Partly true. A sequence of three nucleotides is called a “codon”, and there are 64 of them (that’s 4^3). Each codon corresponds to one of 20 amino acids, or to a sort of “punctuation mark” (some amino acids have more than one codon that codes for them). The 20 amino acids are the building blocks of proteins, but there’s an infinite variety of proteins that can be made from those building blocks. When the cell is producing a protein, it reads off a section of DNA in order, and attaches the corresponding amino acids in that same order. That chain of amino acids is the protein.

And then, all of those myriad proteins interact, and modify other proteins, and enable other proteins to interact in other ways, and produce other chemicals that aren’t proteins, in an extremely complicated manner of which our limited understanding only scratches the surface. Something like dark skin is relatively simple: You have a dark-colored chemical called melanin, and if you have a lot of it the organism has a dark color and a small amount means a lighter color (though there’s still some complications in figuring out just how much melanin to produce). But fingers, or toes, or penises, are much more complicated, and come from that dance of all the many chemicals.

#16

We know some of it. For instance, take the germinal stem cells in the fruit fly testes. Basically, every time a fly wants to make sperm cells, it starts by a stem cell dividing into two daughter cells. One daughter stays a stem cell, and the other daughter starts down the path of differentiation to become a bunch of sperm cells. What’s the difference? How do two genetically identical cells end up going down such different paths?

It turns out that it has to do with the position of the two daughters after cell division. The stem cell lives inside a “cup” made up of a certain other cell type. When it divides, one daughter cell will be down in the bottom of the “cup”, and the other one will be partially kicked out of the cup. The cells that make up this cup are programmed to secrete certain chemical signals which, above a certain concentration, tell the receiving cell to stay a stem cell. The daughter cell in the bottom of the cup gets lots of these signals, because it’s got more secreting “cup” cells around it. The other daughter gets much less signal, and so heads down a different path, instead, guided by signals from within and from yet other cells in the area.

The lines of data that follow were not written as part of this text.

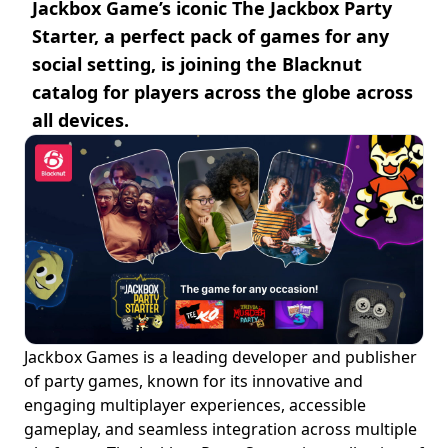
Jackbox Game’s iconic The Jackbox Party
Starter, a perfect pack of games for any
social setting, is joining the Blacknut
catalog for players across the globe across
all devices.
Jackbox Games is a leading developer and publisher
of party games, known for its innovative and
engaging multiplayer experiences, accessible
gameplay, and seamless integration across multiple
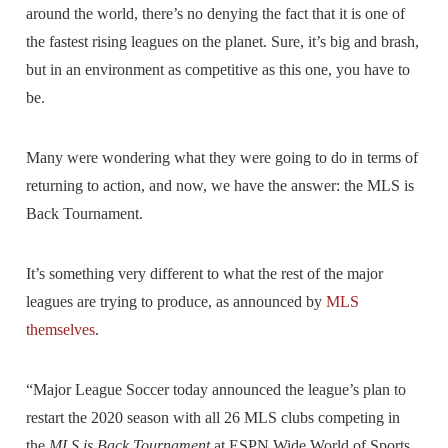
around the world, there’s no denying the fact that it is one of
the fastest rising leagues on the planet. Sure, it’s big and brash,
but in an environment as competitive as this one, you have to
be.
Many were wondering what they were going to do in terms of
returning to action, and now, we have the answer: the MLS is
Back Tournament.
It’s something very different to what the rest of the major
leagues are trying to produce, as announced by
MLS
themselves
.
“Major League Soccer today announced the league’s plan to
restart the 2020 season with all 26 MLS clubs competing in
the
MLS is Back Tournament
at ESPN Wide World of Sports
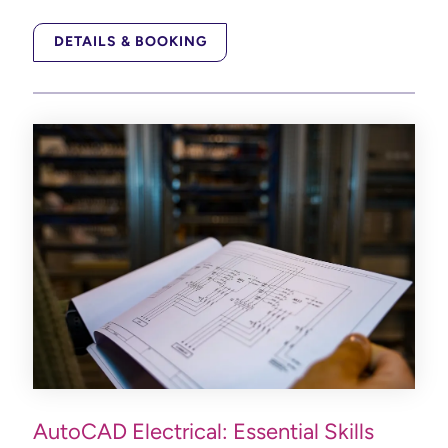
DETAILS & BOOKING
AutoCAD Electrical: Essential Skills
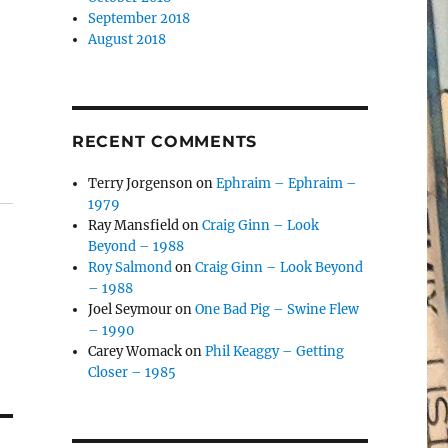
September 2018
August 2018
RECENT COMMENTS
Terry Jorgenson
on
Ephraim – Ephraim –
1979
Ray Mansfield
on
Craig Ginn – Look
Beyond – 1988
Roy Salmond
on
Craig Ginn – Look Beyond
– 1988
Joel Seymour
on
One Bad Pig – Swine Flew
– 1990
Carey Womack
on
Phil Keaggy – Getting
Closer – 1985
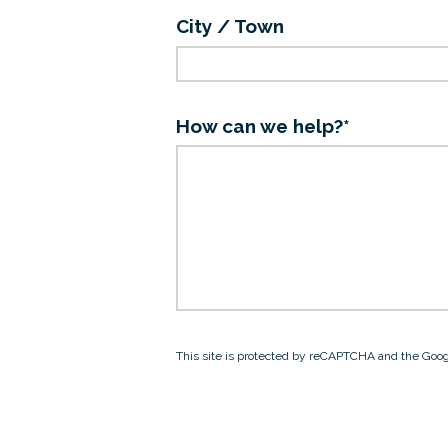
City / Town
How can we help?*
This site is protected by reCAPTCHA and the Goo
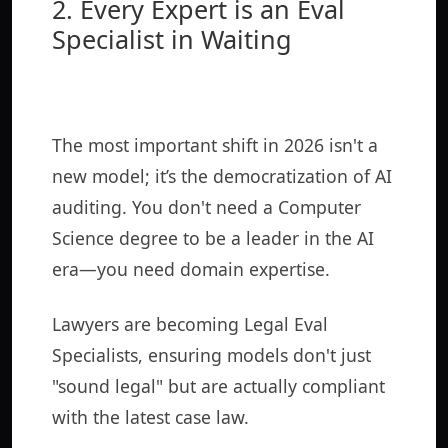
2. Every Expert is an Eval
Specialist in Waiting
The most important shift in 2026 isn't a
new model; it’s the democratization of AI
auditing. You don't need a Computer
Science degree to be a leader in the AI
era—you need domain expertise.
Lawyers are becoming Legal Eval
Specialists, ensuring models don't just
"sound legal" but are actually compliant
with the latest case law.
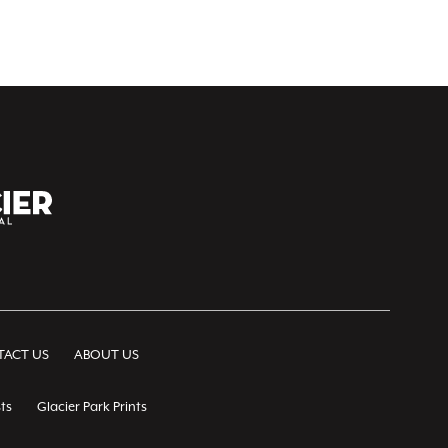
ACT US
ABOUT US
ts
Glacier Park Prints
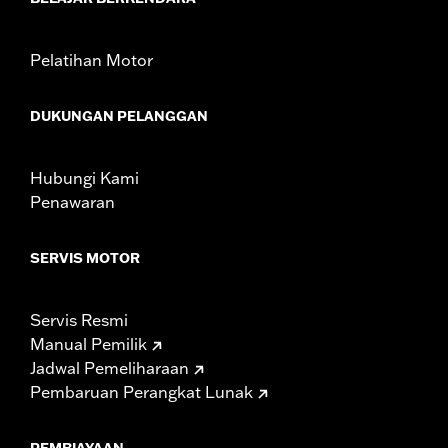
Sold In Units:
Each
In the Box:
Red lens and all necessary installation hardware
WARRANTY:
1 year limited warranty – Go to
www.h-
Pelatihan Motor
d.com/warranty
for full details
DUKUNGAN PELANGGAN
Hubungi Kami
Penawaran
SERVIS MOTOR
Servis Resmi
Manual Pemilik
Jadwal Pemeliharaan
Pembaruan Perangkat Lunak
PEMBIAYAAN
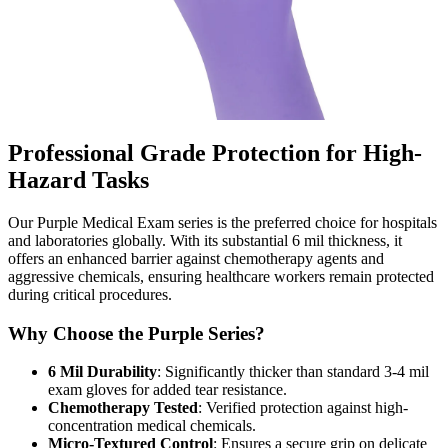
Professional Grade Protection for High-
Hazard Tasks
Our Purple Medical Exam series is the preferred choice for hospitals
and laboratories globally. With its substantial 6 mil thickness, it
offers an enhanced barrier against chemotherapy agents and
aggressive chemicals, ensuring healthcare workers remain protected
during critical procedures.
Why Choose the Purple Series?
6 Mil Durability
: Significantly thicker than standard 3-4 mil
exam gloves for added tear resistance.
Chemotherapy Tested
: Verified protection against high-
concentration medical chemicals.
Micro-Textured Control
: Ensures a secure grip on delicate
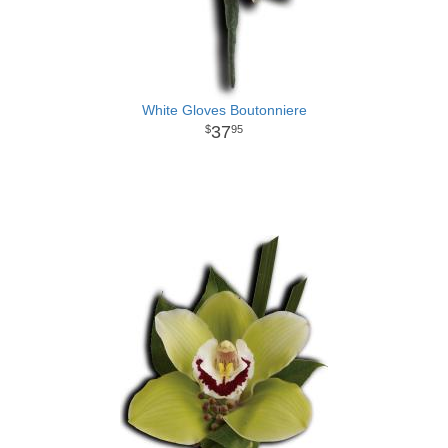
White Gloves Boutonniere
37
95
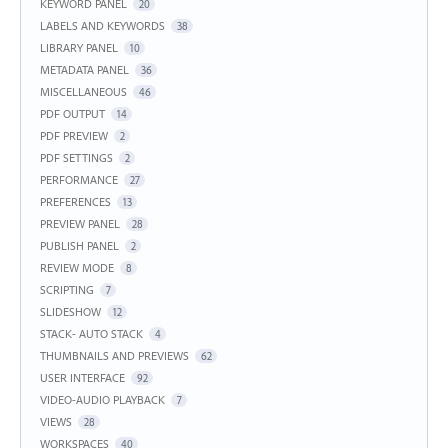
KEYWORD PANEL
20
LABELS AND KEYWORDS
38
LIBRARY PANEL
10
METADATA PANEL
36
MISCELLANEOUS
46
PDF OUTPUT
14
PDF PREVIEW
2
PDF SETTINGS
2
PERFORMANCE
27
PREFERENCES
13
PREVIEW PANEL
28
PUBLISH PANEL
2
REVIEW MODE
8
SCRIPTING
7
SLIDESHOW
12
STACK- AUTO STACK
4
THUMBNAILS AND PREVIEWS
62
USER INTERFACE
92
VIDEO-AUDIO PLAYBACK
7
VIEWS
28
WORKSPACES
40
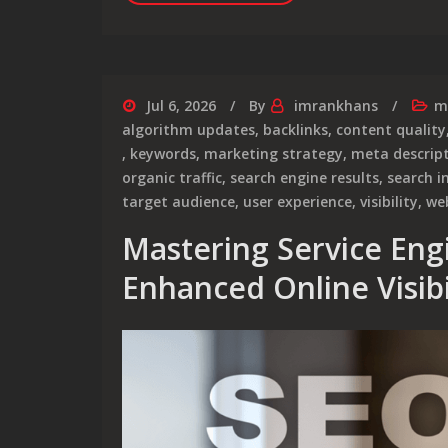
Jul 6, 2026
By
imrankhans
m
algorithm updates
,
backlinks
,
content quality
,
keywords
,
marketing strategy
,
meta descrip
organic traffic
,
search engine results
,
search i
target audience
,
user experience
,
visibility
,
we
Mastering Service Eng
Enhanced Online Visibi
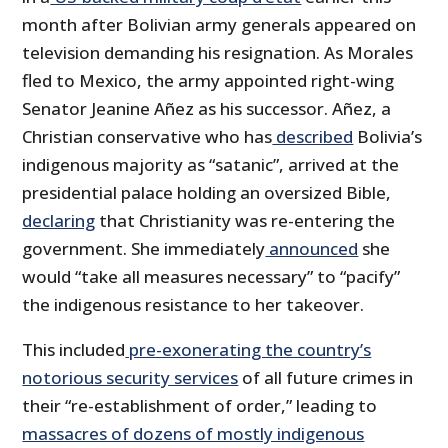
month after Bolivian army generals appeared on
television demanding his resignation. As Morales
fled to Mexico, the army appointed right-wing
Senator Jeanine Añez as his successor. Añez, a
Christian conservative who has
described
Bolivia’s
indigenous majority as “satanic”, arrived at the
presidential palace holding an oversized Bible,
declaring
that Christianity was re-entering the
government. She immediately
announced
she
would “take all measures necessary” to “pacify”
the indigenous resistance to her takeover.
This included
pre-exonerating the country’s
notorious security services
of all future crimes in
their “re-establishment of order,” leading to
massacres of dozens of mostly indigenous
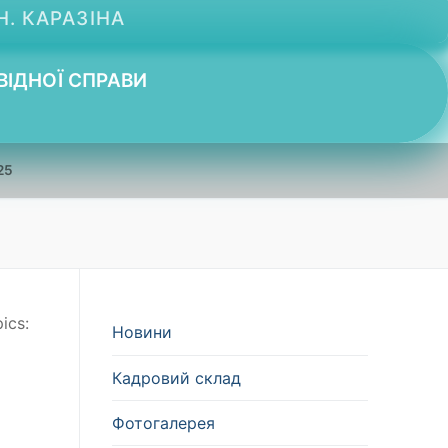
Н. КАРАЗІНА
ВІДНОЇ СПРАВИ
25
ics:
Новини
Кадровий склад
Фотогалерея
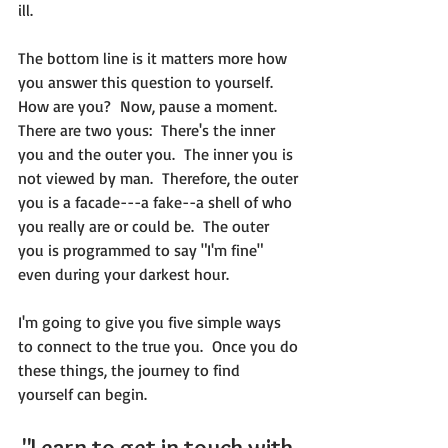
ill.
The bottom line is it matters more how 
you answer this question to yourself.  
How are you?  Now, pause a moment.  
There are two yous:  There's the inner 
you and the outer you.  The inner you is 
not viewed by man.  Therefore, the outer 
you is a facade---a fake--a shell of who 
you really are or could be.  The outer 
you is programmed to say "I'm fine" 
even during your darkest hour.
I'm going to give you five simple ways 
to connect to the true you.  Once you do 
these things, the journey to find 
yourself can begin.  
"Learn to get in touch with 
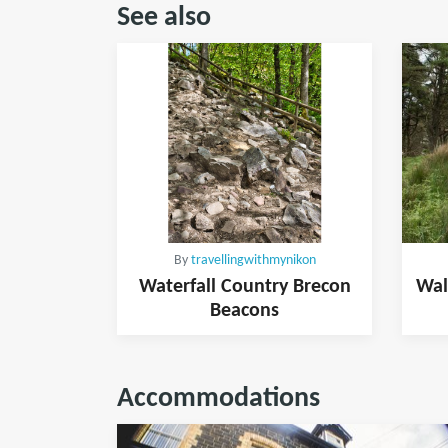
See also
By
travellingwithmynikon
Waterfall Country Brecon
Wal
Beacons
Accommodations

So at least in some cases (and probably in just about all cases), cells are busy telling one another what to do in various clever ways.

#17

There has to be some underlying organization and meaning to all those proteins and chemicals interacting. It’s the same for all life on earth. An elephant or a tube worm at the bottom of the ocean all rely on the same building blocks.

How about this. My dream pet is a mini pygmy elephant. Like the size of a golden retriever, with a trunk about a foot long. How far away do you think we are from being able to engineer something like that?

#18

What, no one’s said the Flying Spaghetti Monster yet?

my emphasis

I once presented some research on the thyroid hormone signaling pathway, showing gene expression data, and was asked by a doctorate level researcher why I didn’t do real-time PCR for thyroid hormone.

Uhmm…because it’s not a gene product.

#19

The Flying Spaghetti Monster (marinara be upon him) created all life on earth, DNA, etc. but that doesn’t mean we can’t understand his creation.

#20

Do you mean Covergent Evolution? Lotus and water lilies are something of a real world example.